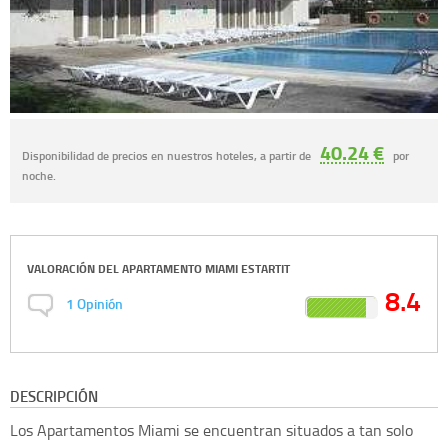
40.24 €
Disponibilidad de precios en nuestros hoteles, a partir de
por
noche.
VALORACIÓN DEL
APARTAMENTO MIAMI ESTARTIT
8.4
1
Opinión
DESCRIPCIÓN
Los Apartamentos Miami se encuentran situados a tan solo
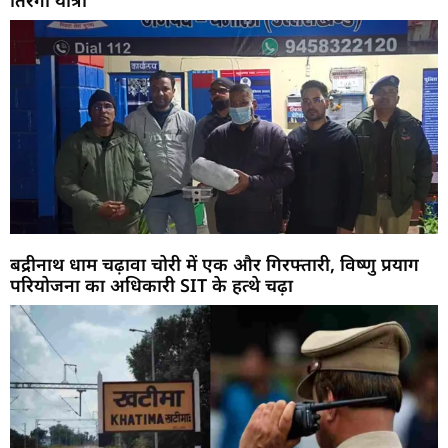
बद्रीनाथ धाम चढ़ावा चोरी में एक और गिरफ्तारी, विष्णु प्रयाग
परियोजना का अधिकारी SIT के हत्थे चढ़ा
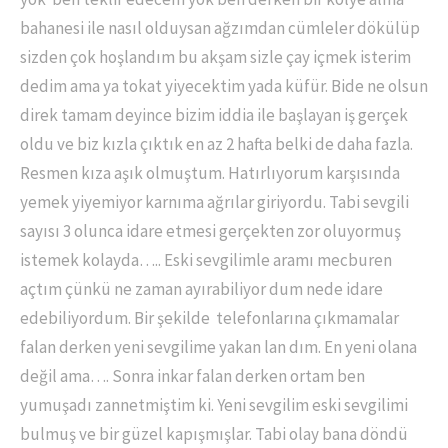
bahanesi ile nasıl olduysan ağzımdan cümleler dökülüp
sizden çok hoşlandım bu akşam sizle çay içmek isterim
dedim ama ya tokat yiyecektim yada küfür. Bide ne olsun
direk tamam deyince bizim iddia ile başlayan iş gerçek
oldu ve biz kızla çıktık en az 2 hafta belki de daha fazla.
Resmen kıza aşık olmuştum. Hatırlıyorum karşısında
yemek yiyemiyor karnıma ağrılar giriyordu. Tabi sevgili
sayısı 3 olunca idare etmesi gerçekten zor oluyormuş
istemek kolayda….. Eski sevgilimle aramı mecburen
açtım çünkü ne zaman ayırabiliyor dum nede idare
edebiliyordum. Bir şekilde telefonlarına çıkmamalar
falan derken yeni sevgilime yakan lan dım. En yeni olana
değil ama…. Sonra inkar falan derken ortam ben
yumuşadı zannetmiştim ki. Yeni sevgilim eski sevgilimi
bulmuş ve bir güzel kapışmışlar. Tabi olay bana döndü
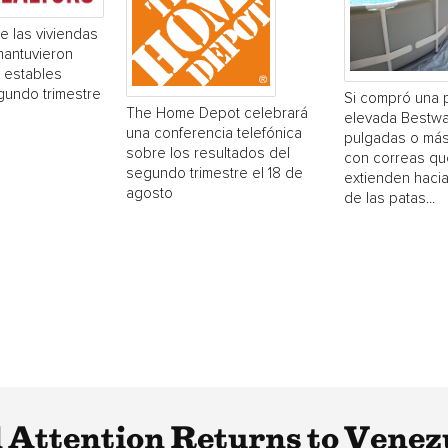
e las viviendas
mantuvieron
 estables
gundo trimestre
Si compró una 
The Home Depot celebrará
elevada Bestwa
una conferencia telefónica
pulgadas o más
sobre los resultados del
con correas qu
segundo trimestre el 18 de
extienden hacia
agosto
de las patas...
l Attention Returns to Vene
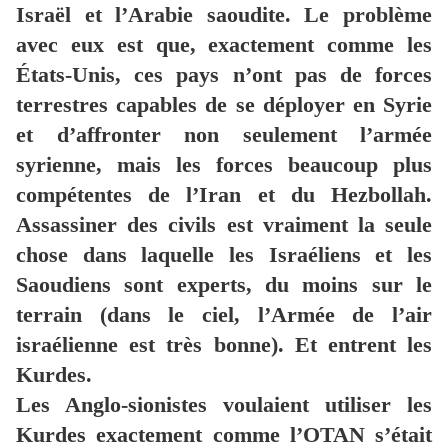
Israël et l’Arabie saoudite. Le problème
avec eux est que, exactement comme les
États-Unis, ces pays n’ont pas de forces
terrestres capables de se déployer en Syrie
et d’affronter non seulement l’armée
syrienne, mais les forces beaucoup plus
compétentes de l’Iran et du Hezbollah.
Assassiner des civils est vraiment la seule
chose dans laquelle les Israéliens et les
Saoudiens sont experts, du moins sur le
terrain (dans le ciel, l’Armée de l’air
israélienne est très bonne). Et entrent les
Kurdes.
Les Anglo-sionistes voulaient utiliser les
Kurdes exactement comme l’OTAN s’était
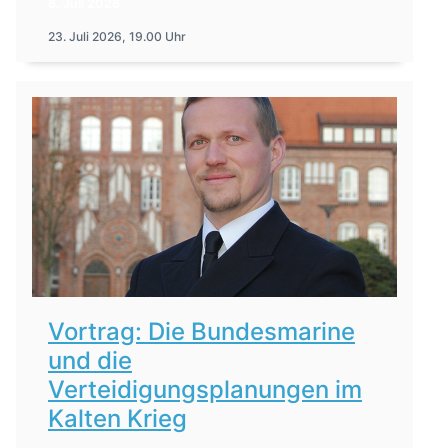
6. Juli 2026
23. Juli 2026, 19.00 Uhr
Vortrag: Die Bundesmarine
und die
Verteidigungsplanungen im
Kalten Krieg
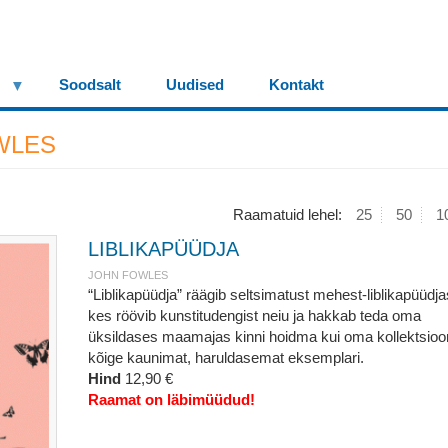
Soodsalt
Uudised
Kontakt
WLES
Raamatuid lehel:
25
50
1
LIBLIKAPÜÜDJA
JOHN FOWLES
“Liblikapüüdja” räägib seltsimatust mehest-liblikapüüdja
kes röövib kunstitudengist neiu ja hakkab teda oma
üksildases maamajas kinni hoidma kui oma kollektsioo
kõige kaunimat, haruldasemat eksemplari.
Hind
12,90 €
Raamat on läbimüüdud!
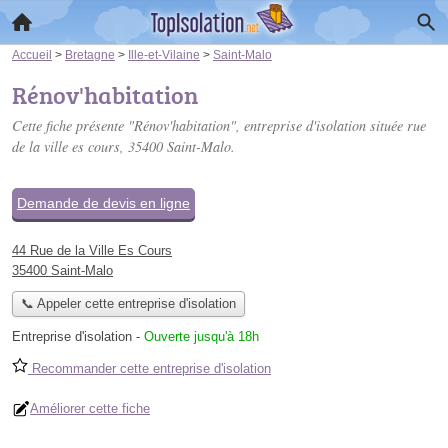
Accueil
>
Bretagne
>
Ille-et-Vilaine
>
Saint-Malo
Rénov'habitation
Cette fiche présente "Rénov'habitation", entreprise d'isolation située
rue
de la ville es cours
, 35400 Saint-Malo.
Demande de devis en ligne
44 Rue de la Ville Es Cours
35400 Saint-Malo
📞 Appeler cette entreprise d'isolation
Entreprise d'isolation
-
Ouverte jusqu'à 18h
Recommander cette entreprise d'isolation
Améliorer cette fiche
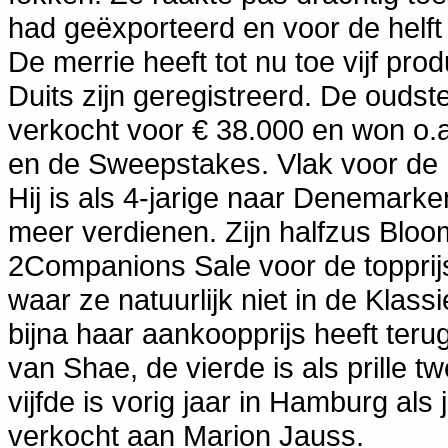
had geëxporteerd en voor de helft
De merrie heeft tot nu toe vijf pro
Duits zijn geregistreerd. De oudste
verkocht voor € 38.000 en won o.a
en de Sweepstakes. Vlak voor de 
Hij is als 4-jarige naar Denemark
meer verdienen. Zijn halfzus Blo
2Companions Sale voor de topprij
waar ze natuurlijk niet in de Klas
bijna haar aankoopprijs heeft ter
van Shae, de vierde is als prille t
vijfde is vorig jaar in Hamburg als
verkocht aan Marion Jauss.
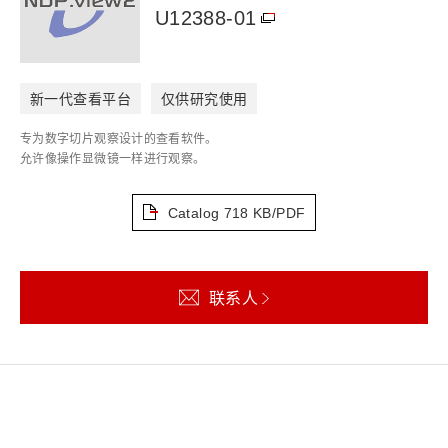
U12388-01
新一代查看平台
仅供研究使用
专为数字切片观察设计的查看软件。
允许像操作显微镜一样进行观察。
Catalog
718 KB/PDF
联系人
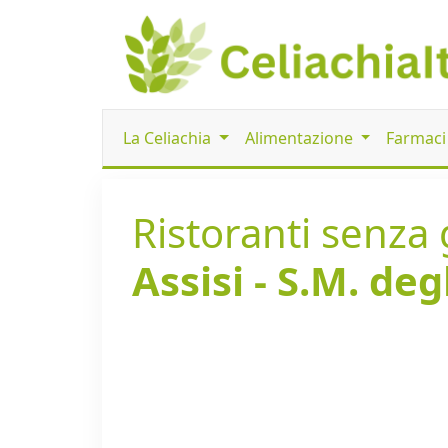
La Celiachia
Alimentazione
Farmac
Ristoranti senza g
Assisi - S.M. deg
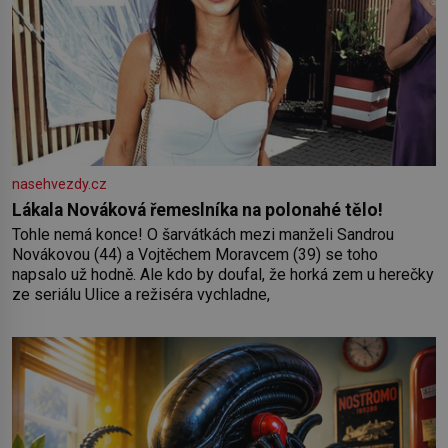
nasehvezdy.cz
Lákala Nováková řemeslníka na polonahé tělo!
Tohle nemá konce! O šarvátkách mezi manželi Sandrou
Novákovou (44) a Vojtěchem Moravcem (39) se toho
napsalo už hodně. Ale kdo by doufal, že horká zem u herečky
ze seriálu Ulice a režiséra vychladne,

┄┄┄┄┄┄┄┄┄┄┄┄┄┄┄┄┄┄┄┄

§ **Assignment**
Show every line of the data that includes the string "derken".

§ **Answer to the exercise**
falan derken yeni sevgilime yakan lan dım. En yeni olana
değil ama…. Sonra inkar falan derken ortam ben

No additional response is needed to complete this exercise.